The first line of the data below and every line after it, through the one with "CRUD - Reading (4:18)", must be transcribed without change.

== Records to process ==

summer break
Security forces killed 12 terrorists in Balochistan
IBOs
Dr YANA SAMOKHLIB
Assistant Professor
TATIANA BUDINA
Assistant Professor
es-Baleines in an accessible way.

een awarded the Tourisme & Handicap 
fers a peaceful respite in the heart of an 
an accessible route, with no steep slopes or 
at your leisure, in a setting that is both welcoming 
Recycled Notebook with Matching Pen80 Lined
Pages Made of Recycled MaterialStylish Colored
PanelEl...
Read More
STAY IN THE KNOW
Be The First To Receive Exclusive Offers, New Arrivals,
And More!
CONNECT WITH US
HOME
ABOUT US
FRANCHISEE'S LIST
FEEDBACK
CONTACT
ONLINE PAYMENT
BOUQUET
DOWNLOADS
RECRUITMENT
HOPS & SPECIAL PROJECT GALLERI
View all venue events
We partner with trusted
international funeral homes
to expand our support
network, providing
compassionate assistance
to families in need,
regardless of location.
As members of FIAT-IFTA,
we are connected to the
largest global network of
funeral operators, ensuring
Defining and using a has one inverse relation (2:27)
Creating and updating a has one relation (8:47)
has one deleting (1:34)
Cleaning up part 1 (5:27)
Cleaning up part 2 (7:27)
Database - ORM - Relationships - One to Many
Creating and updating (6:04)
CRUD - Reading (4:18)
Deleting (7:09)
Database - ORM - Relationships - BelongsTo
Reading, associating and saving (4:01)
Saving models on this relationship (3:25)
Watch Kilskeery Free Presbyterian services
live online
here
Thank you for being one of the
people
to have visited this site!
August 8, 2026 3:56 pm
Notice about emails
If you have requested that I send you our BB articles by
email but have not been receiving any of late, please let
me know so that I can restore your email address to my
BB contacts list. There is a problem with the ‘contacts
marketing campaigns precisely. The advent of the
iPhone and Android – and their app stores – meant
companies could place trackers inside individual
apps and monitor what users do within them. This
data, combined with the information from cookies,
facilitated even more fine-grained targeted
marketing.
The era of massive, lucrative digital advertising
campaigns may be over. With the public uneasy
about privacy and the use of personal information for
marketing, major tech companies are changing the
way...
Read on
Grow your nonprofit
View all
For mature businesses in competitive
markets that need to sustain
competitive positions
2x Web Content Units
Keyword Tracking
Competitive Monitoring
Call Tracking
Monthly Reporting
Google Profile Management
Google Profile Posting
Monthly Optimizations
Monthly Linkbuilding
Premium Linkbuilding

===

**Response area:**
summer break
Security forces killed 12 terrorists in Balochistan
IBOs
Dr YANA SAMOKHLIB
Assistant Professor
TATIANA BUDINA
Assistant Professor
es-Baleines in an accessible way.

een awarded the Tourisme & Handicap 
fers a peaceful respite in the heart of an 
an accessible route, with no steep slopes or 
at your leisure, in a setting that is both welcoming 
Recycled Notebook with Matching Pen80 Lined
Pages Made of Recycled MaterialStylish Colored
PanelEl...
Read More
STAY IN THE KNOW
Be The First To Receive Exclusive Offers, New Arrivals,
And More!
CONNECT WITH US
HOME
ABOUT US
FRANCHISEE'S LIST
FEEDBACK
CONTACT
ONLINE PAYMENT
BOUQUET
DOWNLOADS
RECRUITMENT
HOPS & SPECIAL PROJECT GALLERI
View all venue events
We partner with trusted
international funeral homes
to expand our support
network, providing
compassionate assistance
to families in need,
regardless of location.
As members of FIAT-IFTA,
we are connected to the
largest global network of
funeral operators, ensuring
Defining and using a has one inverse relation (2:27)
Creating and updating a has one relation (8:47)
has one deleting (1:34)
Cleaning up part 1 (5:27)
Cleaning up part 2 (7:27)
Database - ORM - Relationships - One to Many
Creating and updating (6:04)
CRUD - Reading (4:18)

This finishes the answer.